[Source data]
..............................
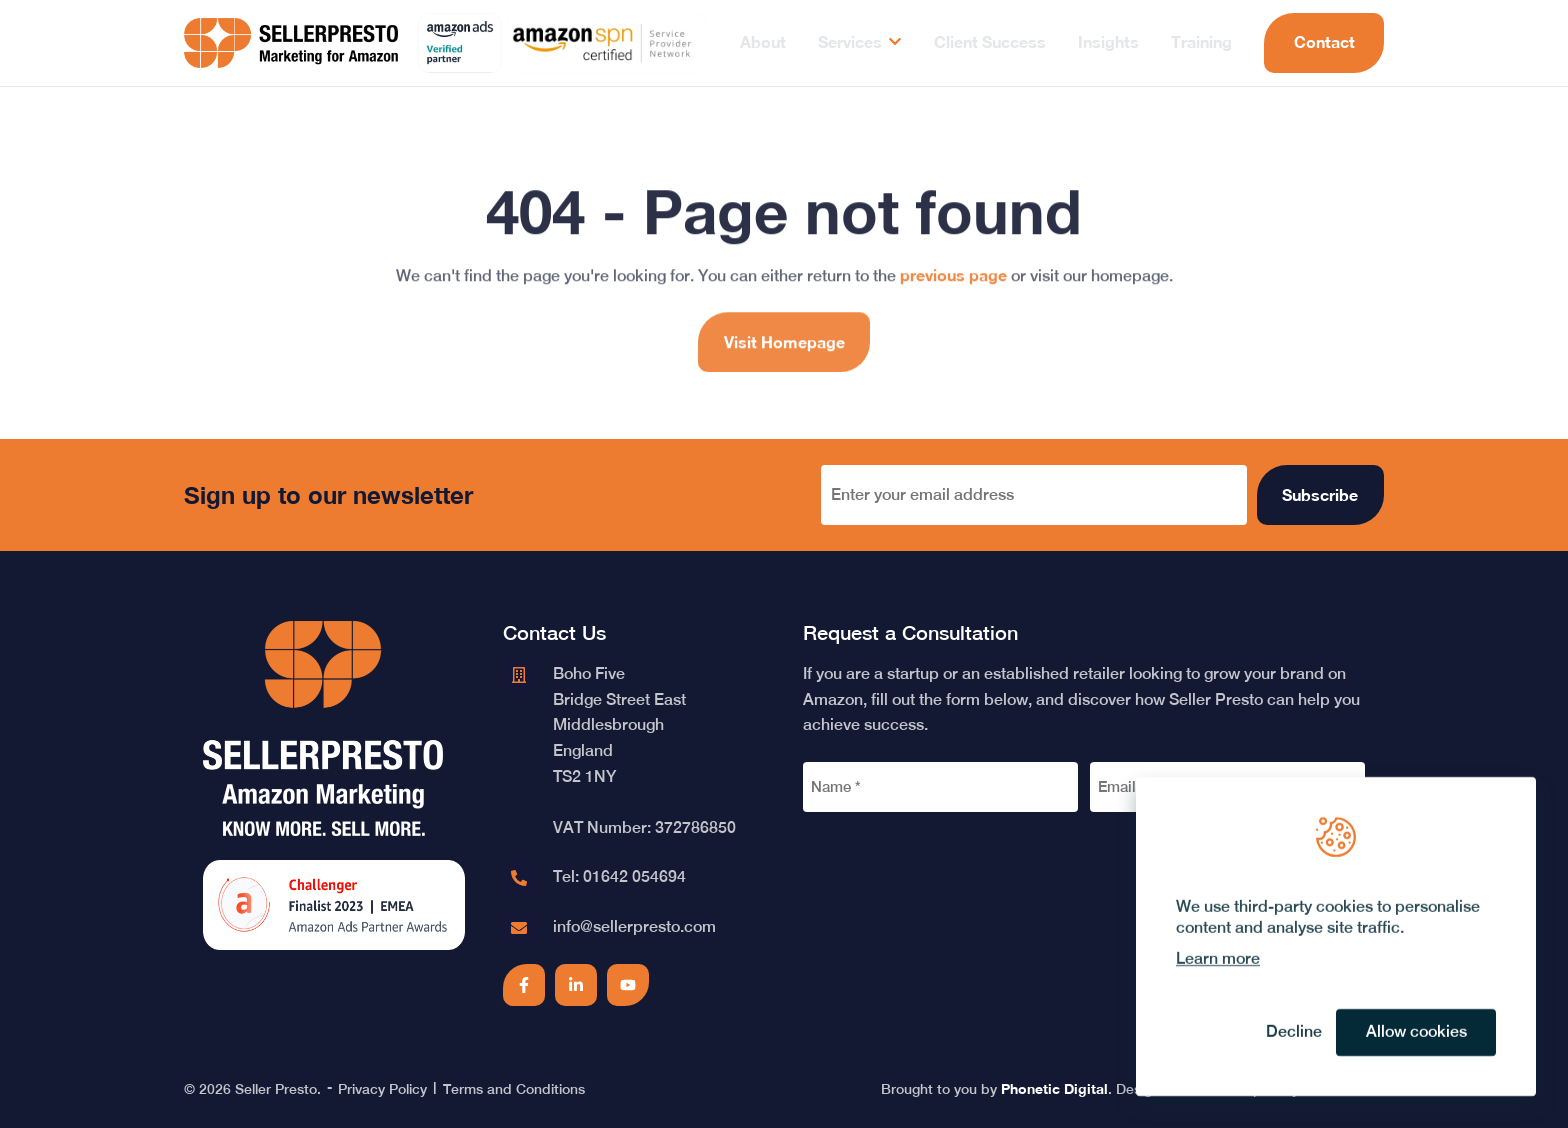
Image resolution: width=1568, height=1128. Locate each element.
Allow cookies (1416, 1032)
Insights (1108, 41)
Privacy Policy (382, 1089)
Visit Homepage (784, 359)
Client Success (990, 41)
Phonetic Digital (1054, 1088)
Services (850, 41)
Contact (1324, 41)
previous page (953, 292)
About (763, 41)
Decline (1294, 1032)
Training (1201, 41)
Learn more (1218, 958)
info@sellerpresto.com (634, 926)
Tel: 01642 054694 (619, 876)
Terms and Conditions (514, 1089)
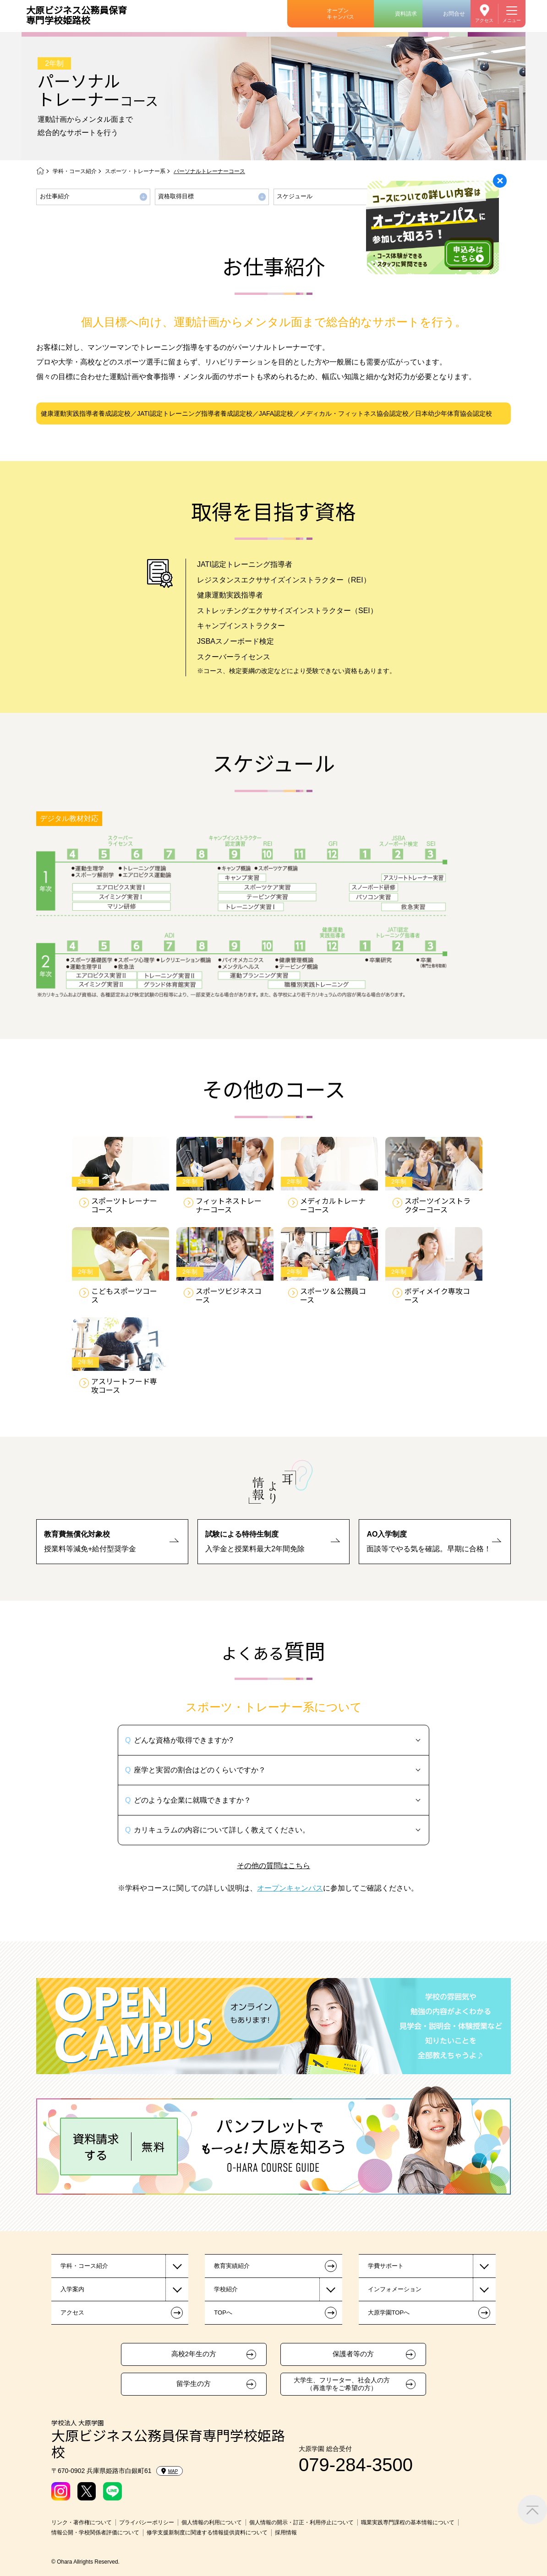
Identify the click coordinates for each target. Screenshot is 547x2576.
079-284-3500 (356, 2465)
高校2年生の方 (193, 2354)
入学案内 (72, 2289)
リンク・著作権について (81, 2522)
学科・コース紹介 (75, 171)
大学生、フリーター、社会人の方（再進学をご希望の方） (342, 2383)
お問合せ (454, 14)
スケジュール (294, 196)
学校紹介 (226, 2289)
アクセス (484, 20)
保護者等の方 (353, 2354)
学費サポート (386, 2265)
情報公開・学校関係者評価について (95, 2532)
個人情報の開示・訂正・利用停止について (301, 2522)
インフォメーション (394, 2289)
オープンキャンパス (340, 13)
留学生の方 (193, 2383)
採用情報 (286, 2532)
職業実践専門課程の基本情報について (407, 2522)
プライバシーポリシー (146, 2522)
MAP (169, 2471)
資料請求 (406, 14)
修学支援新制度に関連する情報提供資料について (207, 2532)
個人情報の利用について (211, 2522)
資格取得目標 (176, 196)
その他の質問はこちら (273, 1866)
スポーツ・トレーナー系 (135, 171)
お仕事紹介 (55, 196)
..............................
- [WORK INSTRUCTION] Whenever the string "each" occurs in a line of the entries above, copy that line.

- [EXERCISE OUTPUT]
Image resolution: width=1568, height=1128. Locate each element.
Identify the click coordinates for each target. Screenshot is 547x2576.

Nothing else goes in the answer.